FeNb2O6 as a High-Performance Anode for Sodium-Ion Batteries Enabled by Structural Amorphization Coupled with NbO6 Local Ordering.

Pseudocapacitance-type transition metal oxides have been extensively investigated as anodes for lithium-ion batteries (LIBs). Currently, they are also gaining attention for sodium-ion batteries (SIBs) due to their low volume change and safety. However, their performance in sodium storage remains limited, primarily due to the larger Na⁺ ion radius. Here, for the first time, an iron niobate is reported with a columbite structure as a high-performance sodium storage anode. The presence of iron triggers the loss of long-range order through disorder of the FeO₆ octahedra local structure, subsequently allowing reversible sodium storage in an amorphous phase.

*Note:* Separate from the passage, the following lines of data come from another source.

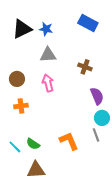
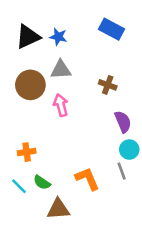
brown circle: (17, 79) -> (30, 85), moved, size x1.5
orange cross: (21, 106) -> (27, 152), moved
brown triangle: (36, 170) -> (58, 209), moved

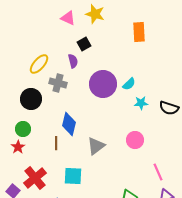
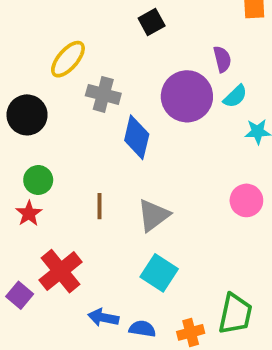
purple semicircle: (73, 61) -> (222, 59), moved
black circle: (31, 99) -> (27, 115), moved
blue diamond: (69, 124) -> (137, 137), moved
gray triangle: (96, 146) -> (153, 215), moved
cyan square: (73, 176) -> (159, 273), moved, turned 30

Simultaneously, the formation of short-range ordered zigzag-chain structures within the NbO₆ planes creates a "skeleton" that offers abundant active sites for pseudocapacitive ion storage and enhanced ion diffusion pathways. These characteristics of FeNb₂O₆ make it an effective intercalation host, offering high capacity along with fast Na⁺ kinetics, as demonstrated through operando and ex situ characterizations. It leads to an applicable reversible capacity (>300 mAh g^-1) with a favorable average voltage of ≈0.6 V and excellent rate capability (180.4 mAh g^-1 at a current density of 2 A g^-1). This study provides insights into the development of intrinsically active transition metal oxides for Na⁺-ion intercalation.